# Tecumseh 6HP Will Not Idle



## alvinl (Jul 9, 2007)

I have a 6hp Tecumseh model OHH60 71131D on my kids gocart. It does not idle at all, part of the reason we got the gocart pretty cheap. If you let off the gas it will die. I took the carb apart and cleaned everything, but I cannot get the idle fixed. The primer bulb was leaking, so I replaced it. Now it primes very good and actually starts very easy. It just will not stay running unless you constantly rev the throttle up and down. If you hold it about half way open, it will idle. But as soon as you let off it dies.

Other than the primer bulb, some of the throttle linkage was messed up. I ordered a new governor spring and governor idle link that the previous owner had all bent up. I found a diagram of how it is supposed to be setup and will fix that properly when the new parts get in tomorrow. But I don't think the new linkage will fix this idle issue.

Any help is appreciated.

AL


----------



## 30yearTech (Sep 14, 2006)

Low speed circuit in the carburetor is probably plugged or restricted. There is a small fixed jet on the side of these carburetors that unscrews. Make sure the jet is clear and that the passage way that feeds the jet as well as the metering orifices by the throttle place are all open.

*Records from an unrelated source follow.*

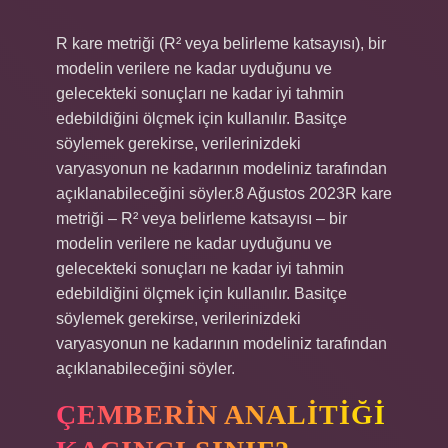
R kare metriği (R² veya belirleme katsayısı), bir
modelin verilere ne kadar uyduğunu ve
gelecekteki sonuçları ne kadar iyi tahmin
edebildiğini ölçmek için kullanılır. Basitçe
söylemek gerekirse, verilerinizdeki
varyasyonun ne kadarının modeliniz tarafından
açıklanabileceğini söyler.8 Ağustos 2023R kare
metriği – R² veya belirleme katsayısı – bir
modelin verilere ne kadar uyduğunu ve
gelecekteki sonuçları ne kadar iyi tahmin
edebildiğini ölçmek için kullanılır. Basitçe
söylemek gerekirse, verilerinizdeki
varyasyonun ne kadarının modeliniz tarafından
açıklanabileceğini söyler.
ÇEMBERIN ANALITIĞI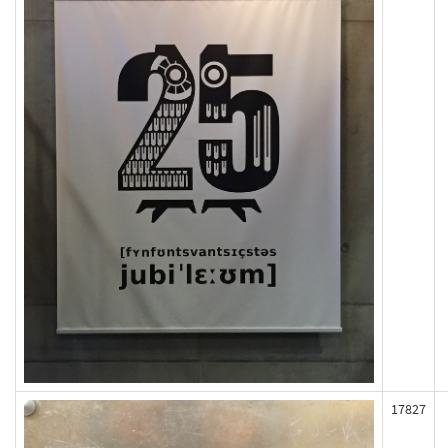
17827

The jet usually has a small plastic cap on it that is easily removed with a small pick. Once the cap is removed then you can remove the jet with a screw driver.

Good Luck


----------



## alvinl (Jul 9, 2007)

Is there anything special I need to do when reinstalling? Do I just snug it down? I seen the plastic cap but did not remove it to find the jet.


----------



## 30yearTech (Sep 14, 2006)

Nothing special, just snug it back down


----------